Andy Hunt, one of the founding authors of the Agile Manifesto,
complains that, because of the abstract wording of the original Manifesto, endless rules have appeared and spread that are used out of context and supposedly form the basis of Agile development. Over time, such rules are codified in the form of specialized methodologies that need to be thoughtlessly followed, while forgetting about the original guidelines of the Manifesto. In other words, the ideology of Agile turned out to be extremely difficult to learn, learn and practice. Therefore, some characters rely on rigidly defined rules or heuristics, which are issued as Agile, and then continue to replace these rules (often taken out of context) with the practice of Agile, which corresponds to the goals of the Manifesto.

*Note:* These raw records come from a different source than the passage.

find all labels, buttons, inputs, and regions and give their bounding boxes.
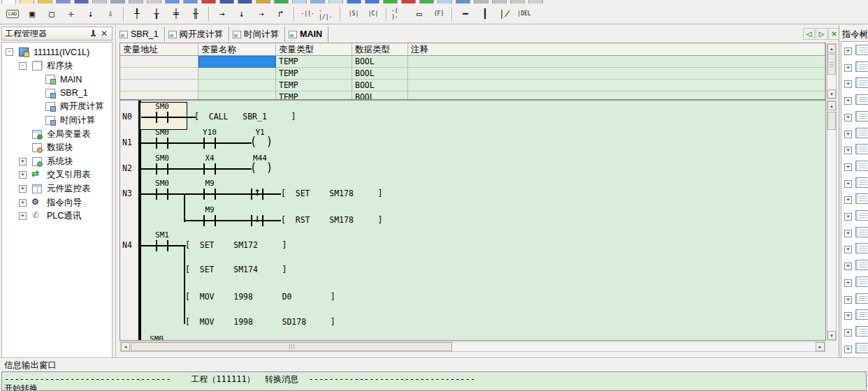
tab-scroll-left-button[interactable]: ◁ xyxy=(803,28,815,40)
contact-M9[interactable]: M9 xyxy=(185,179,234,188)
wire-right-dashed-button[interactable]: ⇢ xyxy=(252,5,270,22)
instruction-group-item[interactable]: + xyxy=(844,177,868,190)
coil-M44[interactable]: M44 xyxy=(236,154,284,163)
expand-icon[interactable]: + xyxy=(844,279,852,287)
lad-mode-button[interactable]: LAD xyxy=(3,5,22,22)
expand-icon[interactable]: + xyxy=(844,114,852,121)
column-header-注释[interactable]: 注释 xyxy=(408,43,825,56)
horizontal-line-button[interactable]: ━ xyxy=(456,5,475,22)
expand-icon[interactable]: + xyxy=(844,147,852,154)
instruction-MOV-1998-D0[interactable]: [ MOV 1998 D0 ] xyxy=(185,292,335,302)
cell-dtype[interactable]: BOOL xyxy=(352,56,408,68)
collapse-icon[interactable]: - xyxy=(6,48,13,56)
scroll-left-icon[interactable]: ◄ xyxy=(121,342,130,351)
sidebar-item-SBR_1[interactable]: SBR_1 xyxy=(2,87,112,100)
instruction-group-item[interactable]: + xyxy=(844,260,868,272)
function-block-button[interactable]: {F} xyxy=(430,5,448,22)
contact-normally-closed-button[interactable]: -|/|- xyxy=(318,5,336,22)
cell-comment[interactable] xyxy=(408,68,825,80)
sidebar-item-元件监控表[interactable]: +元件监控表 xyxy=(2,182,112,196)
sidebar-item-111111(IVC1L)[interactable]: -111111(IVC1L) xyxy=(2,45,112,59)
instruction-RST-SM178[interactable]: [ RST SM178 ] xyxy=(281,215,382,225)
expand-icon[interactable]: + xyxy=(844,312,852,320)
scroll-thumb[interactable] xyxy=(131,342,452,351)
scroll-down-icon[interactable]: ▼ xyxy=(827,331,836,340)
rising-edge-contact[interactable]: ↑ xyxy=(253,188,261,198)
sidebar-item-时间计算[interactable]: 时间计算 xyxy=(2,114,112,127)
instruction-CALL-SBR_1[interactable]: [ CALL SBR_1 ] xyxy=(194,112,296,121)
tab-阀开度计算[interactable]: 阀开度计算 xyxy=(165,27,230,42)
instruction-group-item[interactable]: + xyxy=(844,193,868,206)
instruction-group-item[interactable]: + xyxy=(844,61,868,74)
instruction-group-item[interactable]: + xyxy=(844,343,868,355)
tab-scroll-right-button[interactable]: ▷ xyxy=(816,28,827,40)
contact-Y10[interactable]: Y10 xyxy=(185,128,234,137)
cell-comment[interactable] xyxy=(408,56,825,68)
ladder-editor[interactable]: N0N1N2N3N4SM0SM0Y10SM0X4SM0M9↑M9↓SM1()Y1… xyxy=(120,100,826,341)
cell-comment[interactable] xyxy=(408,80,825,91)
expand-icon[interactable]: + xyxy=(19,171,27,179)
contact-X4[interactable]: X4 xyxy=(185,154,234,163)
contact-count-button[interactable]: |C| xyxy=(364,5,382,22)
column-header-变量名称[interactable]: 变量名称 xyxy=(198,43,276,56)
contact-SM1[interactable]: SM1 xyxy=(138,230,187,239)
wire-right-button[interactable]: → xyxy=(213,5,231,22)
delete-vertical-line-button[interactable]: |DEL xyxy=(515,5,533,22)
cell-vtype[interactable]: TEMP xyxy=(276,91,352,100)
instruction-group-item[interactable]: + xyxy=(844,243,868,256)
instruction-group-item[interactable]: + xyxy=(844,293,868,306)
cell-name[interactable] xyxy=(198,68,276,80)
pin-icon[interactable] xyxy=(88,29,98,38)
vertical-line-button[interactable]: ┃ xyxy=(476,5,494,22)
instruction-MOV-1998-SD178[interactable]: [ MOV 1998 SD178 ] xyxy=(185,317,335,327)
network-box-button[interactable]: ▣ xyxy=(23,5,41,22)
cell-addr[interactable] xyxy=(120,68,198,80)
expand-icon[interactable]: + xyxy=(844,329,852,337)
cell-dtype[interactable]: BOOL xyxy=(352,80,408,91)
insert-parallel-button[interactable]: ╪ xyxy=(167,5,185,22)
instruction-group-item[interactable]: + xyxy=(844,161,868,173)
expand-icon[interactable]: + xyxy=(844,213,852,221)
contact-set-button[interactable]: |S| xyxy=(345,5,363,22)
sidebar-item-指令向导[interactable]: +⚙指令向导 xyxy=(2,196,112,209)
cell-addr[interactable] xyxy=(120,80,198,91)
tab-SBR_1[interactable]: SBR_1 xyxy=(116,27,165,42)
network-empty-button[interactable]: ▢ xyxy=(43,5,61,22)
cell-name[interactable] xyxy=(198,80,276,91)
scroll-thumb[interactable] xyxy=(827,112,836,130)
cell-addr[interactable] xyxy=(120,91,198,100)
coil-Y1[interactable]: Y1 xyxy=(236,128,284,137)
expand-icon[interactable]: + xyxy=(844,47,852,55)
variable-table-vscrollbar[interactable]: ▲ ▼ xyxy=(827,43,837,99)
expand-icon[interactable]: + xyxy=(19,212,27,220)
contact-SM0[interactable]: SM0 xyxy=(138,179,187,188)
instruction-SET-SM172[interactable]: [ SET SM172 ] xyxy=(185,240,287,250)
scroll-up-icon[interactable]: ▲ xyxy=(827,101,836,110)
collapse-icon[interactable]: - xyxy=(19,62,27,70)
tab-MAIN[interactable]: MAIN xyxy=(285,27,328,42)
contact-normally-open-button[interactable]: -||- xyxy=(298,5,317,22)
expand-icon[interactable]: + xyxy=(844,263,852,270)
contact-M9[interactable]: M9 xyxy=(185,205,234,214)
sidebar-item-全局变量表[interactable]: 全局变量表 xyxy=(2,128,112,141)
instruction-group-item[interactable]: + xyxy=(844,144,868,156)
expand-icon[interactable]: + xyxy=(19,185,27,193)
cell-comment[interactable] xyxy=(408,91,825,100)
instruction-group-item[interactable]: + xyxy=(844,276,868,289)
instruction-group-item[interactable]: + xyxy=(844,78,868,90)
delete-row-button[interactable]: ⇩ xyxy=(101,5,120,22)
ladder-hscrollbar[interactable]: ◄ ► xyxy=(120,341,825,352)
instruction-group-item[interactable]: + xyxy=(844,111,868,124)
instruction-group-item[interactable]: + xyxy=(844,309,868,322)
cell-vtype[interactable]: TEMP xyxy=(276,56,352,68)
column-header-变量类型[interactable]: 变量类型 xyxy=(276,43,352,56)
wire-down-button[interactable]: ↓ xyxy=(233,5,251,22)
sidebar-item-程序块[interactable]: -程序块 xyxy=(2,59,112,73)
cell-dtype[interactable]: BOOL xyxy=(352,91,408,100)
cell-vtype[interactable]: TEMP xyxy=(276,80,352,91)
cell-name[interactable] xyxy=(198,56,276,68)
cell-dtype[interactable]: BOOL xyxy=(352,68,408,80)
instruction-group-item[interactable]: + xyxy=(844,227,868,239)
ladder-vscrollbar[interactable]: ▲ ▼ xyxy=(827,101,837,341)
wire-up-right-button[interactable]: ↱ xyxy=(272,5,290,22)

In most organizations, there is no gradual refinement of the development process; instead, managers fall astray, believing that the process does not allow changes, refuse to step-by-step product improvements, and seek to tear off three skins from developers, operating with mostly canons taken from the ceiling and rigidly fixed. Organizations that fail to extract any real value from Agile (and there are many) regularly trace to the implementation of a certain Agile process, while ignoring the more vague, but at the same time more important process results - that is, the delivery of workable software.
The heyday of Scrum and Kanban is, at best, an attempt to formalize and spread the ideology of Agile. In the worst case, all these methodologies are nothing more than an additional bureaucracy, generating all the new unsubstantiated rules and metrics that developers must follow. All this is imposed for reasons that are often completely unsupported empirically. Mediocre managers, consultants, developers, and even entire organizations in such conditions prosper: it becomes easier to dwell on the nominal rules of ideology, and gradually it turns out to be more important than achieving real goals. In principle, in the software development industry, there is a
mania with the measurement of “contribution” and “return” from Agile at the level of individual employees. Such a mania led to disregard of Agile's initial ethics, a shift in priorities to collecting statistics for each individual employee, while in fact you need to gradually improve processes at the level of the entire organization.
The greatest irony of this degeneration is that the original Agile philosophy was designed to free the average programmer from the tyranny of micromanagement and unnecessary bureaucratic oversight. Instead, the very essence of this ideology in its current form is already hardly recognizable to those who created it. More generally, the fate of Agile as a software methodology is a bitter example of how the laconic and abstract ideology is gradually twisted and distorted as its influence grows, and new attempts are being made to put it into practice.